In 1952, then-Sen. Nixon faced an existential political crisis. He had been named Gen. Dwight Eisenhower’s vice presidential running mate. But weeks before the election, Nixon was accused of having a “slush fund” of his own, involving money set aside by some of his supporters to reimburse him for some political expenses. The fund was completely legal, and there was never any evidence to suggest Nixon was doling out political favors to the donors.

The growing story, however, made Eisenhower increasingly apprehensive, so Nixon made a bold move: He delivered a powerful, 30-minute address to the nation in which he explained the fund, defended his actions, and urged the public to let the Republican National Committee know if he should stay on the ticket.

“My fellow Americans,” he began, “I come before you tonight as a candidate for the vice presidency, and as a man whose honesty and integrity has been questioned.”

He continued: “Not one cent of the $18,000 or any other money of that type ever went to me for my personal use. Every penny of it was used to pay for political expenses that I did not think should be charged to the taxpayers of the United States. It was not a secret fund.”

(Another irony: a big fuss over $18,000 involving Nixon when the questionable Clinton Foundation money is in the hundreds of millions of dollars.)
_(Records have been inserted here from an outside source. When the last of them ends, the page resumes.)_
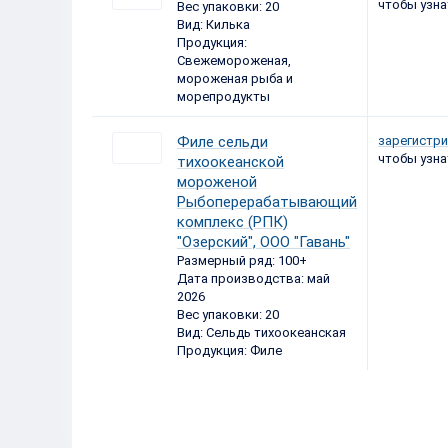
чтобы узна
Вес упаковки: 20
Вид: Килька
Продукция:
Свежемороженая,
мороженая рыба и
морепродукты
Филе сельди
зарегистри
чтобы узна
тихоокеанской
мороженой
Рыбоперерабатывающий
комплекс (РПК)
"Озерский", ООО "Гавань"
Размерный ряд: 100+
Дата производства: май
2026
Вес упаковки: 20
Вид: Сельдь тихоокеанская
Продукция: Филе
After disclosing his family’s modest personal finances, he appealed directly to regular folks: “That’s what we have and that’s what we owe. It isn’t very much but Pat and I have the satisfaction that every dime that we’ve got is honestly ours. I should say this — that Pat doesn’t have a mink coat. But she does have a respectable Republican cloth coat. And I always tell her that she’d look good in anything.”

He ended on a defiant note, referring to one gift they received — a dog — that they intended to keep: “And our little girl — Tricia, the 6-year-old — named it ‘Checkers.’ And you know, the kids, like all kids, love the dog and regardless of what they say about it, we’re gonna keep it. “

Well-crafted and emotionally charged, the “Checkers speech” led to a tidal wave of public support for Nixon, saving his place on the ticket.

Of course, the speech only worked because Nixon had the truth on his side. He hadn’t done anything illegal, unethical, or tried to cover it up or lie about it.

If Mrs. Clinton’s defenders are telling the truth about the Clinton Foundation money, then she should deliver a major speech addressing every allegation — and accounting for every penny — as Nixon had done. She could very well save herself — as he had done.

Her continuing silence speaks volumes.

Monica Crowley is online opinion editor at The Washington Times.